Rethinking the Power of the Grid

on April 20, 2015 at 10:00 AM

chris india1

Our reliance on electricity is nothing new, but in the era of global connectivity and the burgeoning mobile economy, our dependence on power has grown dramatically. This is especially true in developing countries, where the growth of mobile has opened up economic frontiers and brought new opportunities.

Sadly, all of that progress can be undermined by power grids that struggle to meet the growing demand. The lack of a stable grid infrastructure in rapidly developing nations like India has translated to massive power outages and reliance on back-up energy solutions fueled by diesel generators and batteries.

What’s more, India’s chronic energy shortage has slowed the country’s naturally booming economic growth and left nearly half of Indian homes without electricity for as much as 12 hours a day. Similar realities confront numerous other developing nations that could otherwise be economic powerhouses.

It is clear that a rethinking of the power grid is in order. And it’s not just economic opportunity that’s at stake. The frequent power outages in India and other developing nations also result in problems with social inclusion as smaller rural communities become more disconnected from the wider society. There simply is no reason that with the alternative energy technologies now at our fingertips, opportunities — and indeed, progress — should be lost to power failure.

On the plus side, the latest Climatescope report, a global assessment of climate-related investments, found that developing countries are tapping renewable energy at twice the pace of wealthier nations. While this is clearly a positive development, the scale of adoption is nowhere near what’s needed to address the problem in a substantial way. Despite the challenges, the growth of mobile in India and other developing nations has continued undeterred, creating even more strain on the grid.

Some 70 percent of India’s more than 400,000 telecom towers experience electrical grid outages of at least eight hours a day, and mobile operators have mitigated this by consuming more than 2.5 billion liters of diesel annually. This is clearly not environmentally sustainable, and following the nation’s deregulation of diesel prices last year, it’s also now much less economically viable.

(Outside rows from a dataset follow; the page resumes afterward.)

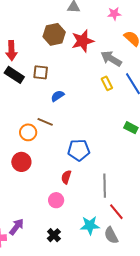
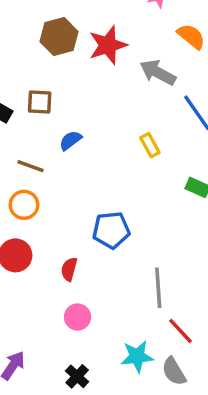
yellow rectangle: (107, 83) -> (150, 145), moved
brown line: (45, 122) -> (31, 166), moved
red semicircle: (66, 177) -> (69, 269), moved

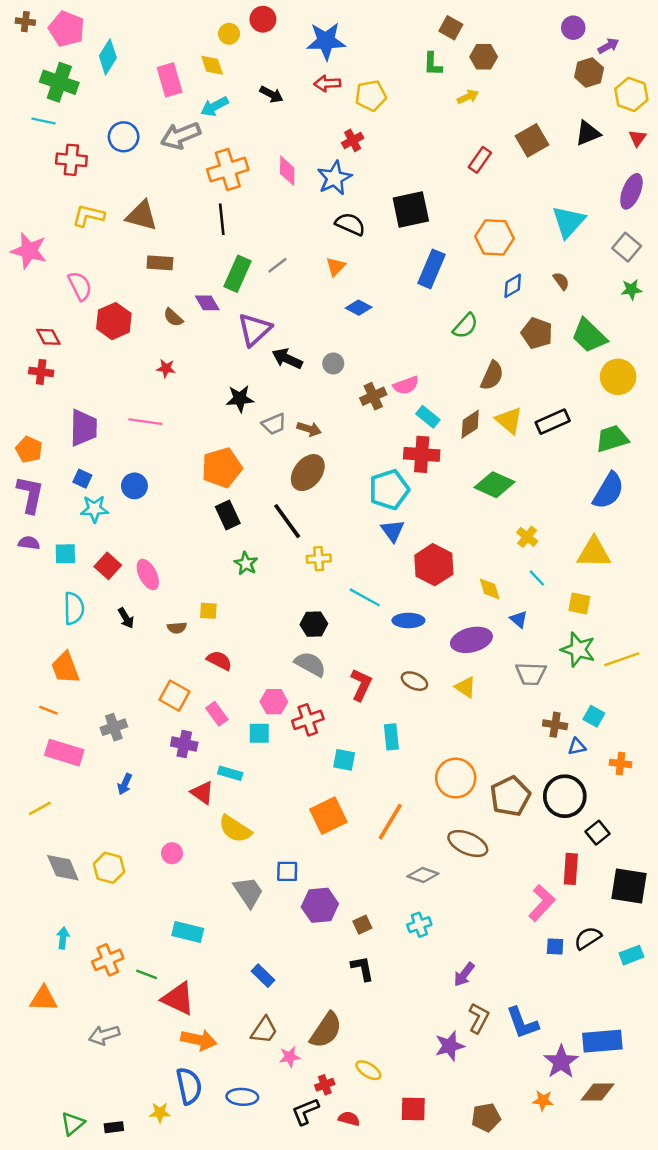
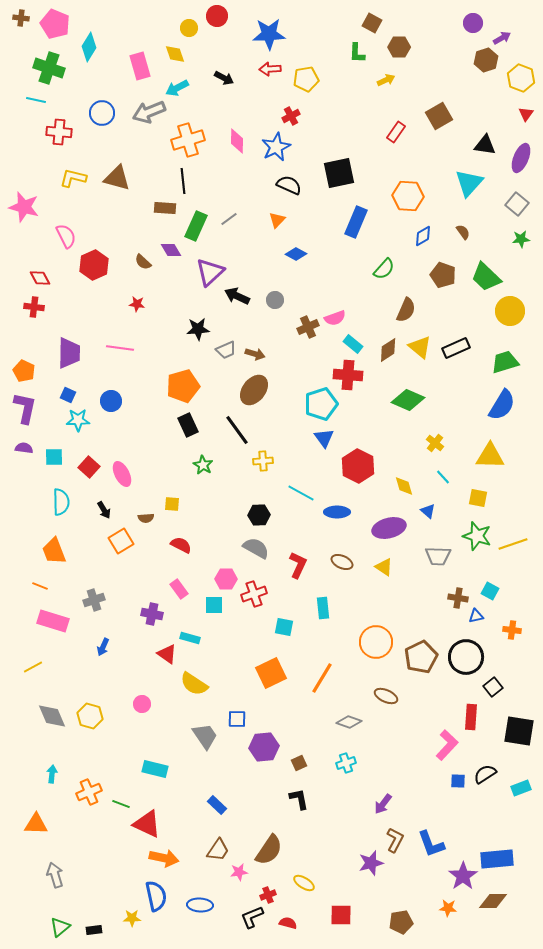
black triangle: (588, 133) -> (485, 145), moved, turned 30
brown rectangle: (160, 263) -> (165, 208), moved
orange square: (174, 696) -> (121, 541), moved, turned 30
brown ellipse: (468, 844) -> (386, 696), size x0.7
gray arrow: (104, 1035) -> (55, 875), moved, turned 90

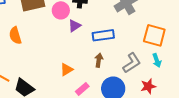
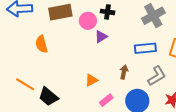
blue rectangle: (103, 35) -> (145, 48), moved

To help combat this situation, industry leaders are exploring how to lay the groundwork for hydrogen fuel cells to provide backup or replacement power to telecom towers in India which are at the mercy of an unreliable grid.

Other renewable energy sources also figure prominently into solving this problem. For instance, Ethan Zindler, a Bloomberg New Energy Finance analyst, says solar power could shore up a spotty grid infrastructure and cut wholesale power costs in half in a country like Jamaica. Similar grid improvement and cost savings could also be achieved with wind power in Nicaragua, Zindler says.

Big data also figures prominently in an energy-efficient future. By combining the adoption of renewable sources with the abundant data flows generated by sensors in modern power-delivery equipment, providers can create and deliver electricity more efficiently, and with fewer byproducts.

While each of these technologies is an important component of a re-imagined power grid, meeting the world’s growing demand for electricity will require expansive adoption of more efficient and cleaner power sources. From water purification plants and irrigation systems to data centers and ATMs, renewable and sustainable energy sources promise to deliver cleaner energy while simultaneously cutting costs and reducing both the occurrence of outages and creation of pollutants. Economic growth untethered by energy limitations is no longer an optimist’s dream; instead, it’s about to become a reality for countries like India.